Lind is a town in Waupaca County, Wisconsin, United States. The population was 1,381 at the 2000 census and 1,571 in the 2020 census. The unincorporated community of Lind Center and the ghost town of Hatton are located in the town.

==Geography==
According to the United States Census Bureau, the town has a total area of 36.1 square miles (93.5 km^{2}), of which 35.9 square miles (93.1 km^{2}) is land and 0.2 square mile (0.4 km^{2}) (0.47%) is water.

==Demographics==
As of the census of 2000, there were 1,381 people, 522 households, and 406 families residing in the town. The population density was 38.4 people per square mile (14.8/km^{2}). There were 669 housing units at an average density of 18.6 per square mile (7.2/km^{2}). The racial makeup of the town was 97.83% White, 0.07% African American, 0.58% Native American, 0.29% Asian, 0.87% from other races, and 0.36% from two or more races. Hispanic or Latino of any race were 1.30% of the population.

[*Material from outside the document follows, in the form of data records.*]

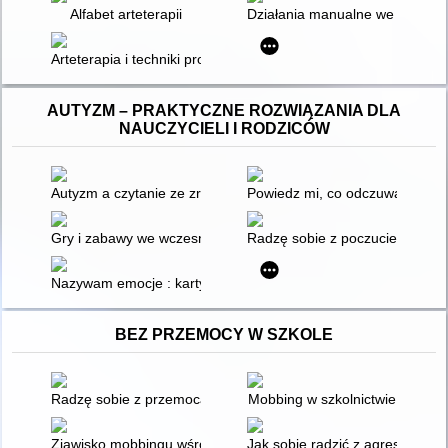
Alfabet arteterapii
Działania manualne we wspiera
Arteterapia i techniki projekcyjne w pracy z dziećmi i młodzieżą
AUTYZM – PRAKTYCZNE ROZWIĄZANIA DLA
NAUCZYCIELI I RODZICÓW
Autyzm a czytanie ze zrozumieniem : gotowe scenariusze lekcj
Powiedz mi, co odczuwasz : ćwi
Gry i zabawy we wczesnej interwencji : ćwiczenia dla dzieci 
Radzę sobie z poczuciem lęku : 
Nazywam emocje : karty pracy dla dzieci ze specjalnymi potr
BEZ PRZEMOCY W SZKOLE
Radzę sobie z przemocą w szkole i internecie : karty pracy dl
Mobbing w szkolnictwie
Zjawisko mobbingu wśród uczniów szkół polskich w Polsce i 
Jak sobie radzić z agresją i p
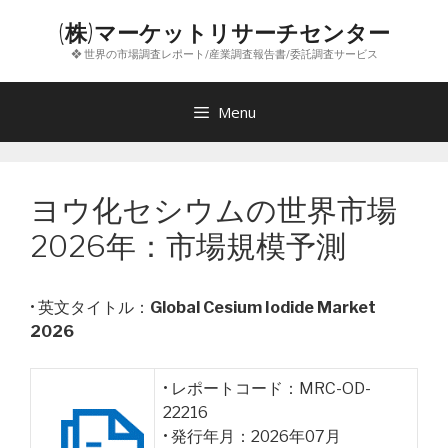
コ
(株)マーケットリサーチセンター
ン
❖ 世界の市場調査レポート/産業調査報告書/委託調査サービス
テ
ン
ツ
Menu
へ
ス
キ
ヨウ化セシウムの世界市場
ッ
プ
2026年：市場規模予測
• 英文タイトル：
Global Cesium Iodide Market
2026
• レポートコード：MRC-OD-
22216
• 発行年月：2026年07月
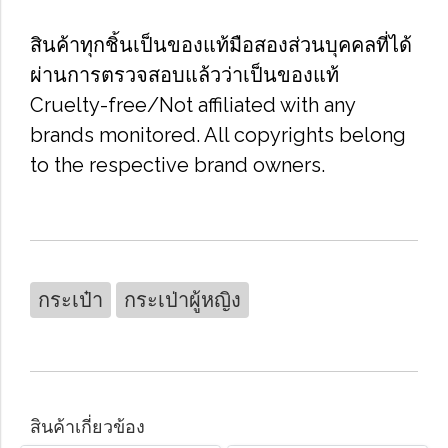
สินค้าทุกชิ้นเป็นของแท้มือสองส่วนบุคคลที่ได้
ผ่านการตรวจสอบแล้วว่าเป็นของแท้
Cruelty-free/Not affiliated with any
brands monitored. All copyrights belong
to the respective brand owners.
กระเป๋า
กระเป่าผู้หญิง
สินค้าเกี่ยวข้อง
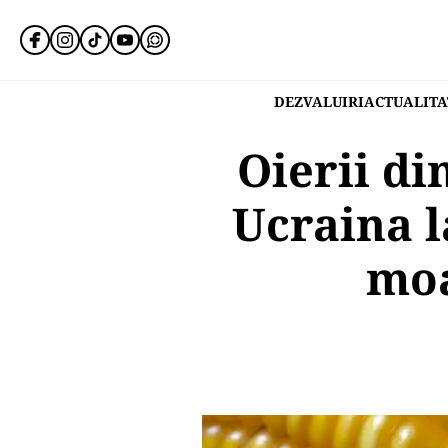
DEZVALUIRI
ACTUALITA
Oierii d
Ucraina l
moa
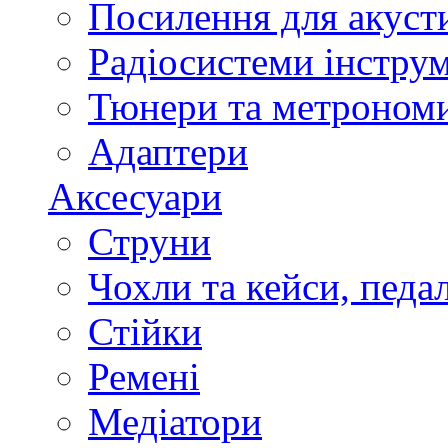
Посилення для акуст
Радіосистеми інстру
Тюнери та метроном
Адаптери
Аксесуари
Струни
Чохли та кейси, педа
Стійки
Ремені
Медіатори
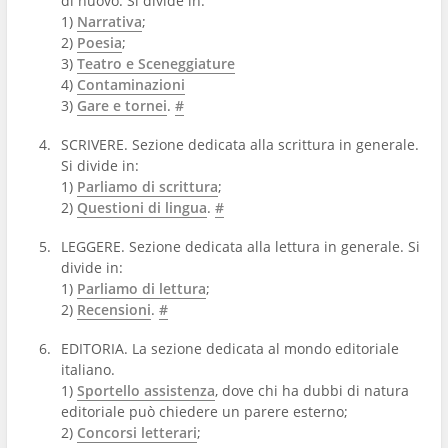
di nuovo. Si divide in:
1)
Narrativa
;
2)
Poesia
;
3)
Teatro e Sceneggiature
4)
Contaminazioni
3)
Gare e tornei
.
#
SCRIVERE. Sezione dedicata alla scrittura in generale.
Si divide in:
1)
Parliamo di scrittura
;
2)
Questioni di lingua
.
#
LEGGERE. Sezione dedicata alla lettura in generale. Si
divide in:
1)
Parliamo di lettura
;
2)
Recensioni
.
#
EDITORIA. La sezione dedicata al mondo editoriale
italiano.
1)
Sportello assistenza
, dove chi ha dubbi di natura
editoriale può chiedere un parere esterno;
2)
Concorsi letterari
;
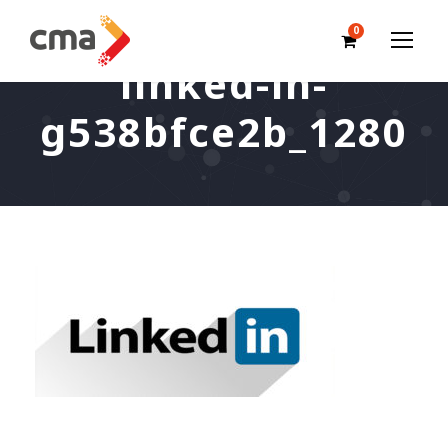
0
linked-in-
g538bfce2b_1280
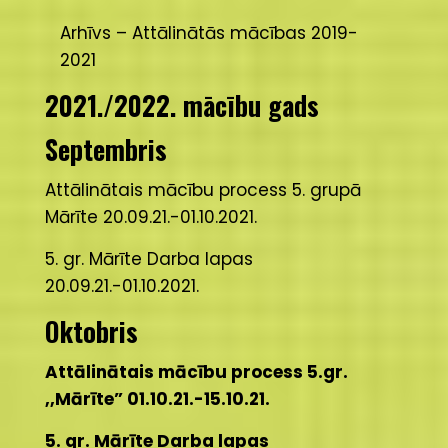
Arhīvs – Attālinātās mācības 2019-
2021
2021./2022. mācību gads
Septembris
Attālinātais mācību process 5. grupā
Mārīte 20.09.21.-01.10.2021.
5. gr. Mārīte Darba lapas
20.09.21.-01.10.2021.
Oktobris
Attālinātais mācību process 5.gr.
,,Mārīte” 01.10.21.-15.10.21.
5. gr. Mārīte Darba lapas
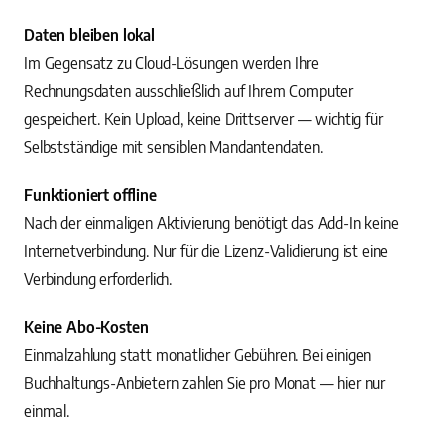
Daten bleiben lokal
Im Gegensatz zu Cloud-Lösungen werden Ihre
Rechnungsdaten ausschließlich auf Ihrem Computer
gespeichert. Kein Upload, keine Drittserver — wichtig für
Selbstständige mit sensiblen Mandantendaten.
Funktioniert offline
Nach der einmaligen Aktivierung benötigt das Add-In keine
Internetverbindung. Nur für die Lizenz-Validierung ist eine
Verbindung erforderlich.
Keine Abo-Kosten
Einmalzahlung statt monatlicher Gebühren. Bei einigen
Buchhaltungs-Anbietern zahlen Sie pro Monat — hier nur
einmal.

There were 522 households, out of which 32.4% had children under the age of 18 living with them, 68.2% were married couples living together, 5.4% had a female householder with no husband present, and 22.2% were non-families. 17.6% of all households were made up of individuals, and 6.7% had someone living alone who was 65 years of age or older. The average household size was 2.65 and the average family size was 3.00.

In the town, the population was spread out, with 25.5% under the age of 18, 5.9% from 18 to 24, 29.5% from 25 to 44, 26.4% from 45 to 64, and 12.7% who were 65 years of age or older. The median age was 39 years. For every 100 females, there were 107.4 males. For every 100 females age 18 and over, there were 108.3 males.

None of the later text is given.